Maybe you could take a closeup of the motor controller or tell us what it says on it, I thought I could make out a label in one of the pictures. There are a few controllers that claim 1000 amps. They could have run higher voltage by using more, smaller batteries. Higher voltage gives better efficiency and more power. Unfortunately it's looking as if you didn't actually receive what was promised or paid for.
Some sort of cell balancing is important to avoid over or under volting a cell which can cause damage. Don't take the SOC too low until you know the pack is balanced or you can monitor each cell voltage.

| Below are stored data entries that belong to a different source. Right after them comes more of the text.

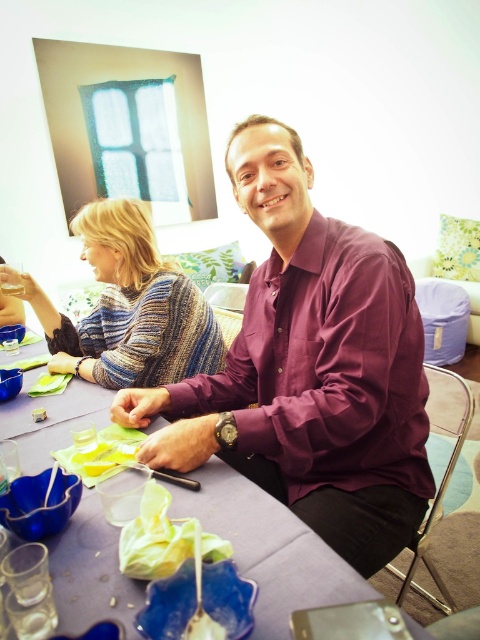 Image resolution: width=480 pixels, height=640 pixels. Describe the element at coordinates (268, 548) in the screenshot. I see `purple fabric table at center` at that location.

Is purple fabric table at center in front of translucent yellow paper at table center?

Yes, purple fabric table at center is closer to the viewer.

Measure the distance between purple fabric table at center and camera.

A distance of 55.42 centimeters exists between purple fabric table at center and camera.

Locate an element on the screen. The height and width of the screenshot is (640, 480). purple fabric table at center is located at coordinates (268, 548).

Does purple fabric table at center lie behind knitted sweater at upper left?

No, purple fabric table at center is in front of knitted sweater at upper left.

Locate an element on the screen. The height and width of the screenshot is (640, 480). purple fabric table at center is located at coordinates (268, 548).

Is point (41, 445) more distant than point (85, 355)?

That is False.

You are a GUI agent. You are given a task and a screenshot of the screen. Output one action in this format:
    pyautogui.click(x=<x>, y=<y>)
    Task: Click on the purple fabric table at center
    The height and width of the screenshot is (640, 480).
    Given the screenshot: What is the action you would take?
    click(x=268, y=548)

Between purple matte shirt at center and translucent yellow paper at table center, which one has less height?

Standing shorter between the two is translucent yellow paper at table center.

Does purple matte shirt at center have a lesser height compared to translucent yellow paper at table center?

In fact, purple matte shirt at center may be taller than translucent yellow paper at table center.

Where is `purple matte shirt at center`? This screenshot has height=640, width=480. purple matte shirt at center is located at coordinates (310, 369). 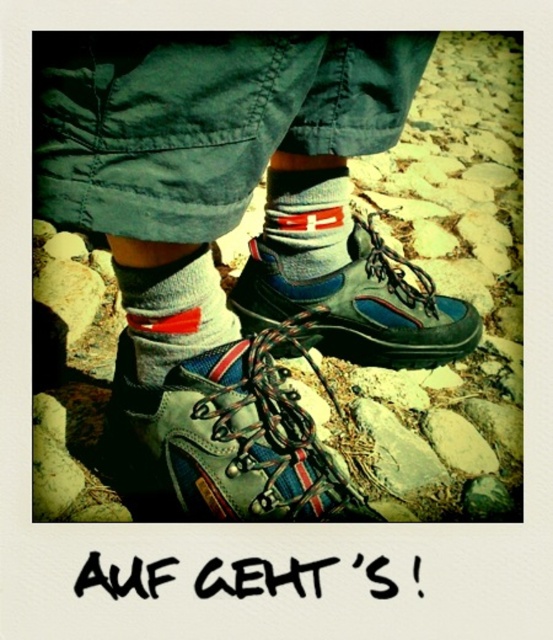 You are a photographer trying to capture the details of the gray cotton sock at center and the matte gray hiking boots at center. Since you want to focus on the sock first, which object should you adjust your camera to point slightly to the right of?

The gray cotton sock at center is to the right of the matte gray hiking boots at center. Therefore, to focus on the sock first, you should adjust your camera to point slightly to the right of the matte gray hiking boots at center.

You are a photographer trying to capture the texture of both the leather hiking boot at center and the blue suede hiking boot at center. Since they are overlapping, which boot should you focus on first to ensure the other is still visible in the photo?

The leather hiking boot at center is positioned under the blue suede hiking boot at center, so you should focus on the blue suede hiking boot at center first to ensure the lower boot remains visible.

You are trying to determine which of the two hiking boots you are wearing is shorter. You see the leather hiking boot at center and the blue suede hiking boot at center. Which one is shorter?

The leather hiking boot at center is not as tall as the blue suede hiking boot at center, so the leather hiking boot at center is shorter. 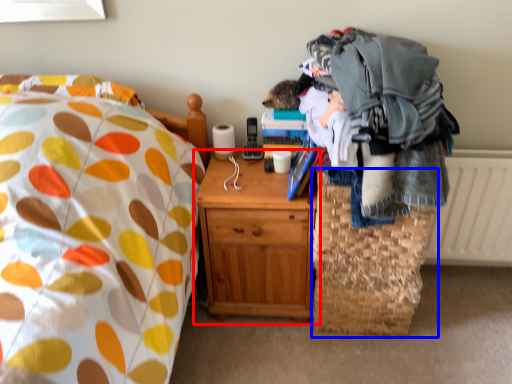 Question: Which point is further to the camera, nightstand (highlighted by a red box) or basket (highlighted by a blue box)?

Choices:
 (A) nightstand
 (B) basket

Answer: (B) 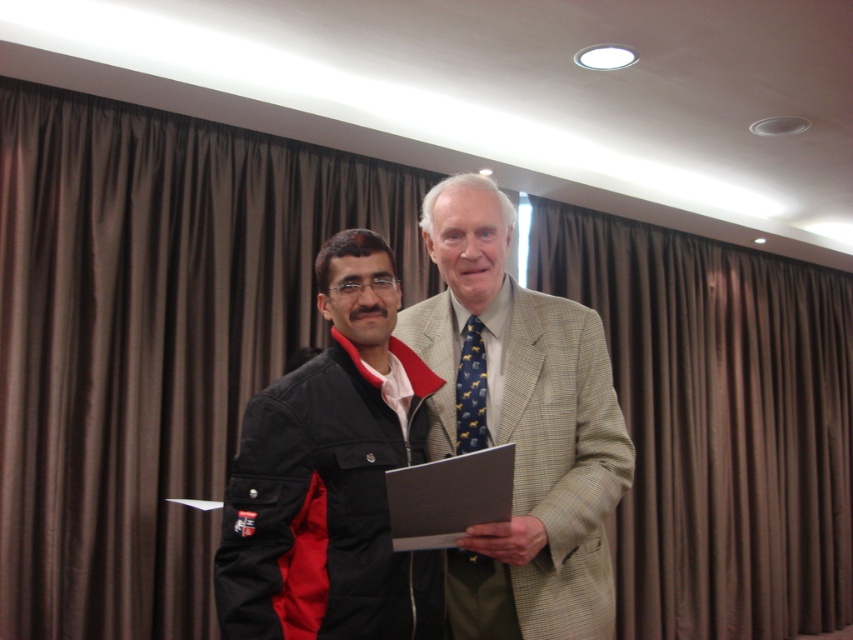 You are a photographer at an event and need to ensure that both the light beige textured suit at center and the blue patterned tie at center are visible in the photo. Given their sizes, which one might require more careful framing to avoid being obscured?

The light beige textured suit at center is larger in size than the blue patterned tie at center, so the suit may require more careful framing to ensure it doesn not get obscured in the photo.

Based on the scene description, where is the light beige textured suit at center located in terms of its 2D coordinates?

The light beige textured suit at center is located at the 2D coordinates point (521, 428). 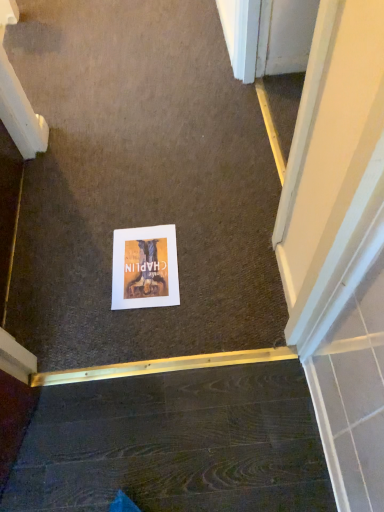 The image size is (384, 512). What are the coordinates of `white paper at center` in the screenshot? It's located at (145, 268).

What do you see at coordinates (145, 268) in the screenshot? I see `white paper at center` at bounding box center [145, 268].

Measure the distance between white paper at center and camera.

The depth of white paper at center is 1.30 meters.

Identify the location of white paper at center. This screenshot has width=384, height=512. (145, 268). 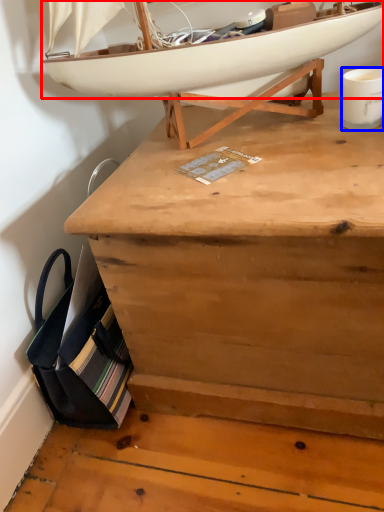 Question: Which object appears farthest to the camera in this image, boat (highlighted by a red box) or coffee cup (highlighted by a blue box)?

Choices:
 (A) boat
 (B) coffee cup

Answer: (B) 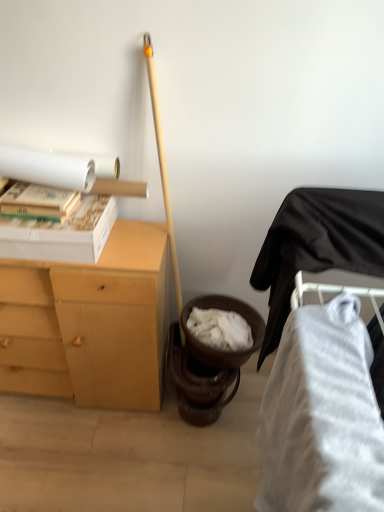 Identify the location of empty space that is ontop of white matte book at upper left (from a real-world perspective). (44, 193). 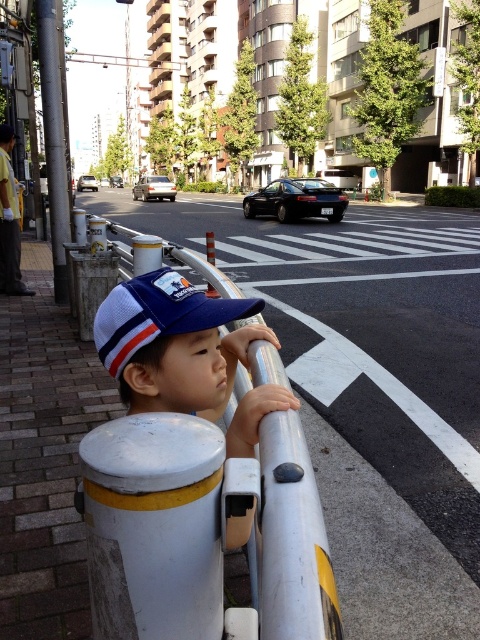 Question: Where is white metallic rail at center located in relation to yellow reflective vest at left in the image?

Choices:
 (A) below
 (B) above

Answer: (A)

Question: Is white metallic rail at center smaller than matte blue cap at center?

Choices:
 (A) yes
 (B) no

Answer: (B)

Question: In this image, where is silver metallic pole at left located relative to yellow reflective vest at left?

Choices:
 (A) above
 (B) below

Answer: (A)

Question: Which point is closer to the camera?

Choices:
 (A) silver metallic pole at left
 (B) yellow reflective vest at left
 (C) white metallic rail at center

Answer: (C)

Question: Which object appears farthest from the camera in this image?

Choices:
 (A) silver metallic pole at left
 (B) matte blue cap at center
 (C) yellow reflective vest at left
 (D) white metallic rail at center

Answer: (C)

Question: Which object is the closest to the white metallic rail at center?

Choices:
 (A) silver metallic pole at left
 (B) yellow reflective vest at left

Answer: (A) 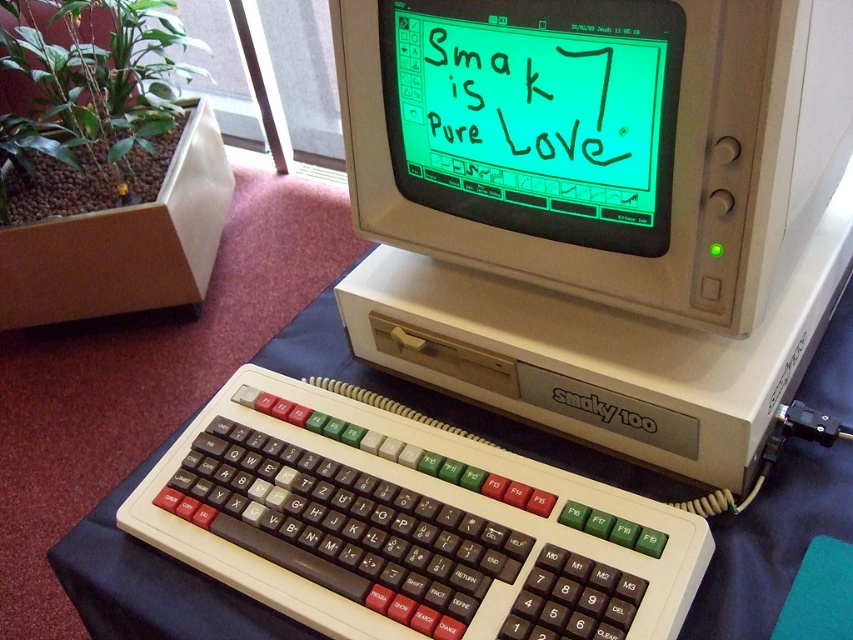 Between green matte monitor at center and black plastic smaky 100 at center, which one appears on the right side from the viewer's perspective?

Positioned to the right is black plastic smaky 100 at center.

Who is lower down, green matte monitor at center or black plastic smaky 100 at center?

black plastic smaky 100 at center

From the picture: Who is more distant from viewer, (x=480, y=17) or (x=561, y=404)?

The point (x=561, y=404) is more distant.

Identify the location of green matte monitor at center. This screenshot has height=640, width=853. (537, 113).

Identify the location of brown plastic keyboard at center. This screenshot has width=853, height=640. (408, 525).

At what (x,y) coordinates should I click in order to perform the action: click on brown plastic keyboard at center. Please return your answer as a coordinate pair (x, y). This screenshot has height=640, width=853. Looking at the image, I should click on (408, 525).

Is beige plastic smaky 100 at center shorter than green leafy plant at left?

Correct, beige plastic smaky 100 at center is not as tall as green leafy plant at left.

Is the position of beige plastic smaky 100 at center less distant than that of green leafy plant at left?

Yes, it is.

Is point (461, 268) behind point (97, 164)?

The power steering and A/C compressor are indeed operated from the motor. And as you presumed, do not work when the car is stationary. However, either can be operated by putting the transmission into neutral and giving it some pedal. Spokane does not get very hot. On the hottest days, on the freeway with the windows closed, I would use the A/C. But in town, driving slowly, I'd be more likely to have the windows open. And if I was using the A/C, the car would not warm up much during the brief times I'm stopped at a light. If I got stuck waiting for a train I could always put the car in neutral and run the motor enough to get some compressor. The Prius does it better, using an electric compressor, but it was designed from the ground up for what it does. Turning the steering wheel while stopped is very hard. But with a little motion it's not a problem, and I can get power steering back the same way as the A/C, by giving it some pedal in neutral.
The chargers have integrated BMS built-in. I cannot monitor individual cells, but the BMS does, and I've been told it provides the balancing. The battery importer assures me I can go down to 20% SoC. Lithium can safely go much lower than lead.
I will take a close-up of the controller if you can tell me which thing is the controller. I have no idea. Either describe it from my picture, or take my picture and edit an arrow onto it.
I plan on taking a short jaunt onto the freeway today, since I am at 75% SoC now and expecting the charger cable to come tomorrow. I'll log amperage vs speed, and estimate my range. If it is significantly less than is stated in the contract, I'll be concerned. I'll also try to time my zero to 60 time, and if it's more than the Prius I'll be concerned. That might have to wait until I have someone with me, though. The contract does not state a zero to sixty time. I have merely his verbal statement that it should be around 6 to 8 seconds. That was not stated as a promise. But if it's 12 or 15 seconds, then he misrepresented it. However, it would be extremely unfair to speculate that he misrepresented until I actually have some numbers. At this point I only have the subjective impression that it's not going as far or as fast as I had expected. And while I've been driving electric for two years, and know something of electric driving, I've only driven this car a few miles and don't yet have the feel of the most efficient use of the transmission, and admittedly I've been lead-footing.
Looking at the pictures of the rear compartment I am guessing the following:
Lower left: Air vacuum pump for power brake booster. (Rather oversized by the looks)
Upper left: Rear charger. (Looks heavy)
Middle bottom: Pulley from the rear of the electric motor.
Middle top: Power steering pump on the left, A/C compressor on the right.
Right: Iota DLS-45 144->12VDC for accessories.
I don't see the motor controller there. Maybe it is under the rear seat?
Last edited by TEG; 05-16-2009 at 07:39 PM. Reason: Got info on DC/DC converter.